The provided AC cord for the SousVide is quite short, so the availability of outlets will guide your positioning the unit, which takes substantial counter space and will likely be stored elsewhere. Don't forget to remove the AC cord before emptying the tub, since otherwise you may find yourself about to pour out the water, get pulled up short by the cord, and end up dumping water everywhere. I've wanted one of these for several years, and finally took advantage of the package deal with the vacuum sealer. Am definitely impressed and am looking forward to the next meal I prepare this way!
on February 13, 2015
This cooker is surely a unique method of cooking. the results are usually really great. However there are some drawbacks, such as the fact that it can only be used for items up to about 2 inches thick and around 10 inches in length (which means steaks in most cases) .Also. its shear size means that storage in the average sized home kitchen uses lots of shelf space, and moving it around and filling and emptying it are burdensome.
on January 22, 2013
If you've ever roasted pork and had a dried mess as a result, rejoice because this is one of the best items for cooking pork, chicken, and awesome prime rib. It takes time to cook, but if you've ever used a crock pot, not much difference in time intervals. You do have to brown the outside of beef and sear the pork and chicken (cosmetics mostly), but as taste, it is unmatched.
on May 3, 2014
I own two of these devices, and I use them regularly. I haven't tried the two new devices on the market (sansaire and anova) that are cheaper (but don't come with a tub or vacuum sealer), so I can't compare to those. They weren't on the market yet when I purchased the SVS or I would probably be evaluating them as they come in at a cheaper price point. Again, on the Sansaire and Anova, as of writing this review, they are priced around $199 each, but you will still need to buy a vacuum sealer + pot or tub + food grade bags. You get more flexibility with these types of devices because you can use tubs of varying sizes to cook more stuff. That's one of the downsides to the SVS as well.

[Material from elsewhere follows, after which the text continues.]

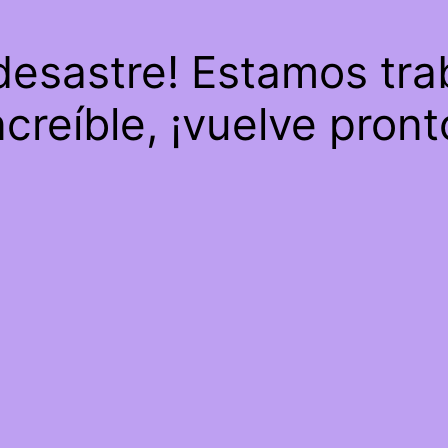
 desastre! Estamos tra
ncreíble, ¡vuelve pront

I think the SVS is a great device that is compact. It does have its downsides in such that it doesn't circulate the water like the professional Polyscience devices or even maybe the newer circulators. But I've cooked my best meals in it so I can't complain. I would recommend the SVS but would like for them to come out with a version that has built in circulation and/or a version that is similar to Sansaire/Anova. The size and all-in-one compact application is the reason to get the SVS.
on March 19, 2013
This is the most incredible piece of gear in my kitchen. It is absolutely unbelieveable what you can do to a piece of meat with this oven; I cannot say enough good things about it. Who would ever believe you could do an egg scramble in a water oven, and then have it be so good that it left you mumbling to yourself.